§ Your task
Starting at the top of the entries below, print each line exactly until the line with "eluarkkitehtuuri" has been printed too.

§ Recorded data
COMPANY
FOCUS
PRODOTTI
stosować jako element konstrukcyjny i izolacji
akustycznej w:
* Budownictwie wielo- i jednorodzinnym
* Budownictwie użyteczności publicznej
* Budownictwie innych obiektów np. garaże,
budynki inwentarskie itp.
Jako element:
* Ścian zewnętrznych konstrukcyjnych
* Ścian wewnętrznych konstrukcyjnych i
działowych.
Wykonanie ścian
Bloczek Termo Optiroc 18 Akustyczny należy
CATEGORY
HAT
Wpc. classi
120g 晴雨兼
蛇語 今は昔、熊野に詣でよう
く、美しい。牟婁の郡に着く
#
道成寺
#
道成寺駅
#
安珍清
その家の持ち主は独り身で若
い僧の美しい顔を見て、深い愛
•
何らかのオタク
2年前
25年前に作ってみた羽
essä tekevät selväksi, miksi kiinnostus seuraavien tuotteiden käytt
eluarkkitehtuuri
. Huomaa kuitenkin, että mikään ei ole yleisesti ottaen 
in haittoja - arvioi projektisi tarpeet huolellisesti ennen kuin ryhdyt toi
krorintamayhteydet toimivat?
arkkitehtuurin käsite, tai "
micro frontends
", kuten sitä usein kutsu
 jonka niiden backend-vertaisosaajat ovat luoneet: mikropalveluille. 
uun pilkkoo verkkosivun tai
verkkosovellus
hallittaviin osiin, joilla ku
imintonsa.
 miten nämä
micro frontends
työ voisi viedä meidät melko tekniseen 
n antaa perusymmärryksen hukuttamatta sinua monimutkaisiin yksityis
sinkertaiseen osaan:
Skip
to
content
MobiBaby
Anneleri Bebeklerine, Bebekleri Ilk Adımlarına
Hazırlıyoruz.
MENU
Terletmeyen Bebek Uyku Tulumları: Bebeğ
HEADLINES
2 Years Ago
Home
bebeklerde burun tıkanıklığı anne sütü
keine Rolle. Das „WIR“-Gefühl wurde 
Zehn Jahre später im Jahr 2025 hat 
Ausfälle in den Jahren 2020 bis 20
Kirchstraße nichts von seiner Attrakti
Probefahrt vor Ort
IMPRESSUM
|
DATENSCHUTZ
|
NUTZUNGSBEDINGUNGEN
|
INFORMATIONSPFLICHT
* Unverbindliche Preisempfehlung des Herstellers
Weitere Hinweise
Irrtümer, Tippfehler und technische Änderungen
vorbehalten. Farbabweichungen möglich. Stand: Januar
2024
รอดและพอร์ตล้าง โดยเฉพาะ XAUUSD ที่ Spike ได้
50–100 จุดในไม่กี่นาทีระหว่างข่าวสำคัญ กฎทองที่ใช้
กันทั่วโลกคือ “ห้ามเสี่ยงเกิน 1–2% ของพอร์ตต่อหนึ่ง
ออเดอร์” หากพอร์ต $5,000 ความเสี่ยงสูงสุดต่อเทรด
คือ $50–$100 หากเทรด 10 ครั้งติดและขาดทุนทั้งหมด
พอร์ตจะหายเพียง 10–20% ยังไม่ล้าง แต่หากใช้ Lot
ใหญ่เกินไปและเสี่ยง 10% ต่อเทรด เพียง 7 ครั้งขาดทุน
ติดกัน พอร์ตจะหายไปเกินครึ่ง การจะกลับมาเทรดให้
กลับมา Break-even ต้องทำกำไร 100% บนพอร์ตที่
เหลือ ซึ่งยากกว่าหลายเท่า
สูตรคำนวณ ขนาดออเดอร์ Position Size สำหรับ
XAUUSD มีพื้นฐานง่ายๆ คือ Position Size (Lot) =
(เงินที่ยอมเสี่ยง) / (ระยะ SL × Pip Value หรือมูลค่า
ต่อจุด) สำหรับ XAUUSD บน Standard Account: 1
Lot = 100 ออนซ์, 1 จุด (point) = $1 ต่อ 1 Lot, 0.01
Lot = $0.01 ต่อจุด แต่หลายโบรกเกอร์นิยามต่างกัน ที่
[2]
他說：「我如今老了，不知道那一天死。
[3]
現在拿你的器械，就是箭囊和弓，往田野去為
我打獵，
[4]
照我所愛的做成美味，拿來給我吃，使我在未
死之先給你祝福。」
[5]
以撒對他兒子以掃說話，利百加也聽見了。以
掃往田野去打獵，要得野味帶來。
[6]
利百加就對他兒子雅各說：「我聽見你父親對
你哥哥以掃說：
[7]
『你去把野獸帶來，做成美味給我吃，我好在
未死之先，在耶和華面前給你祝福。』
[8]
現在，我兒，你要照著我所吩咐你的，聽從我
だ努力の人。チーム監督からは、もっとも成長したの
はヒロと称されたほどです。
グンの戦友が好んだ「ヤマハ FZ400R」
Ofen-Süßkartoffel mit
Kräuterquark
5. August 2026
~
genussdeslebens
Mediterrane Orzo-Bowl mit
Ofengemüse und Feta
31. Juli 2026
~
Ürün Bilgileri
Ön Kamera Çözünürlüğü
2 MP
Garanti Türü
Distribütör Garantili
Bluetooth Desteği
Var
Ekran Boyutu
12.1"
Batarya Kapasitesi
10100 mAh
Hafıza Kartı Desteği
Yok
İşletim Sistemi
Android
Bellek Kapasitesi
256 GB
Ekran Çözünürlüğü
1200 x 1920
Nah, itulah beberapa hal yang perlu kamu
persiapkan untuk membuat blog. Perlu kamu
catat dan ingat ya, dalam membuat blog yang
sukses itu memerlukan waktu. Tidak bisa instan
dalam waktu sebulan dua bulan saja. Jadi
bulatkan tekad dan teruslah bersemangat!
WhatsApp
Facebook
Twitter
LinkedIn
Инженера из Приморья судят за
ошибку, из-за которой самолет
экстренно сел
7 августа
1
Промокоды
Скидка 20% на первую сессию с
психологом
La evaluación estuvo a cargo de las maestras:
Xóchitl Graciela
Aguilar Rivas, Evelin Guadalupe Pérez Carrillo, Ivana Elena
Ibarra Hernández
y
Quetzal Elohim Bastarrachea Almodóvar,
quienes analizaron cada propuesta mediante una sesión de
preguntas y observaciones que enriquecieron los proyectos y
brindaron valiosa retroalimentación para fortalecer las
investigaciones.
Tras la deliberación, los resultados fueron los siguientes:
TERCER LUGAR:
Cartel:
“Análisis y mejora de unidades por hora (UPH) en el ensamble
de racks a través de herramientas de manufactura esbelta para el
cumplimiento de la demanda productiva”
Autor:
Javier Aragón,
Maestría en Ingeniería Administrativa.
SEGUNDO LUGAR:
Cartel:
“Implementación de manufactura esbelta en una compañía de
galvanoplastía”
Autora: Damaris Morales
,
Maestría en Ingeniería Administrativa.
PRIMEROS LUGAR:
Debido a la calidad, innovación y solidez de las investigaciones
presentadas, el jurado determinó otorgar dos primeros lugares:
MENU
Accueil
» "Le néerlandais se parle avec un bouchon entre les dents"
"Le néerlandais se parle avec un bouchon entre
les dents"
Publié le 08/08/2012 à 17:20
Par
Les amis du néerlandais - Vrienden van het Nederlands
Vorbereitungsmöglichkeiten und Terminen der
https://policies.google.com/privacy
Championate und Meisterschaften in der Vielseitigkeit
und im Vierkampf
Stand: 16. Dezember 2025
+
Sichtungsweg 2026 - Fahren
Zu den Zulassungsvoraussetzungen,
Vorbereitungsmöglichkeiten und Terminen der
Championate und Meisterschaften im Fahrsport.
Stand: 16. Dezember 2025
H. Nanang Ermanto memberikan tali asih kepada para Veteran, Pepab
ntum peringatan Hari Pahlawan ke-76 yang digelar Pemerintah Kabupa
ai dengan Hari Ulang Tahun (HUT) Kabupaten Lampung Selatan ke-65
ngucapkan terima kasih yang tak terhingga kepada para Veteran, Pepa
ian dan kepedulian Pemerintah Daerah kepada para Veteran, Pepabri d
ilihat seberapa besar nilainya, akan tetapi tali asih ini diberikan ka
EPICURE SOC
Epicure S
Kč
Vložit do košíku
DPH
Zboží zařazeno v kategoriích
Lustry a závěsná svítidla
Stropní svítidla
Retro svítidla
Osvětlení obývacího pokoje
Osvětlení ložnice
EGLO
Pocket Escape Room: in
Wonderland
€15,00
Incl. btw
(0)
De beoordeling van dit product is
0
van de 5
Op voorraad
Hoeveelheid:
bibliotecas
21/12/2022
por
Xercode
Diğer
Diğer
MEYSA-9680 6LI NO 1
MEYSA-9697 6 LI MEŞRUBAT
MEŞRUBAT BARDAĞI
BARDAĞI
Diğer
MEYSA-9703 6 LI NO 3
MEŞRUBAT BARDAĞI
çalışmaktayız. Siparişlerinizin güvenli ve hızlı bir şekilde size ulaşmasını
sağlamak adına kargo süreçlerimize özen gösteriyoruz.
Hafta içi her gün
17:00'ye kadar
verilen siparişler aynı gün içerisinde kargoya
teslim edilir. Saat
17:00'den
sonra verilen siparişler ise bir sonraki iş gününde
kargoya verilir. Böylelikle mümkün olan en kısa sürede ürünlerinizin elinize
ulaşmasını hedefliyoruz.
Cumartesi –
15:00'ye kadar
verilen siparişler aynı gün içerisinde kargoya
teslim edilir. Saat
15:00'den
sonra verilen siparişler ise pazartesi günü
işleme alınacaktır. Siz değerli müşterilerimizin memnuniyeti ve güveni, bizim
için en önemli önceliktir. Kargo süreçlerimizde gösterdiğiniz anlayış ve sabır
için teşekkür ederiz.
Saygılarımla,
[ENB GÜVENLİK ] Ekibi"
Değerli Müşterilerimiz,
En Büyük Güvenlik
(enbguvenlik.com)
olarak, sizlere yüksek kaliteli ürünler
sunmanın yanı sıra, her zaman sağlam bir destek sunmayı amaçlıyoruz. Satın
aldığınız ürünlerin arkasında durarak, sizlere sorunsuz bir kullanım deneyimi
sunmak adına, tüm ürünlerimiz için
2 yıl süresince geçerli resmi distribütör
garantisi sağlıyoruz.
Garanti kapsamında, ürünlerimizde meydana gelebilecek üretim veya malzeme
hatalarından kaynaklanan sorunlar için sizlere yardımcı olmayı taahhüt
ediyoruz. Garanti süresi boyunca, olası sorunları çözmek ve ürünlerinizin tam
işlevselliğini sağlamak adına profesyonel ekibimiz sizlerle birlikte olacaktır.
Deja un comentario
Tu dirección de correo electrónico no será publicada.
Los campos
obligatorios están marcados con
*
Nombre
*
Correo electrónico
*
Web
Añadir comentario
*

§ Your solution
COMPANY
FOCUS
PRODOTTI
stosować jako element konstrukcyjny i izolacji
akustycznej w:
* Budownictwie wielo- i jednorodzinnym
* Budownictwie użyteczności publicznej
* Budownictwie innych obiektów np. garaże,
budynki inwentarskie itp.
Jako element:
* Ścian zewnętrznych konstrukcyjnych
* Ścian wewnętrznych konstrukcyjnych i
działowych.
Wykonanie ścian
Bloczek Termo Optiroc 18 Akustyczny należy
CATEGORY
HAT
Wpc. classi
120g 晴雨兼
蛇語 今は昔、熊野に詣でよう
く、美しい。牟婁の郡に着く
#
道成寺
#
道成寺駅
#
安珍清
その家の持ち主は独り身で若
い僧の美しい顔を見て、深い愛
•
何らかのオタク
2年前
25年前に作ってみた羽
essä tekevät selväksi, miksi kiinnostus seuraavien tuotteiden käytt
eluarkkitehtuuri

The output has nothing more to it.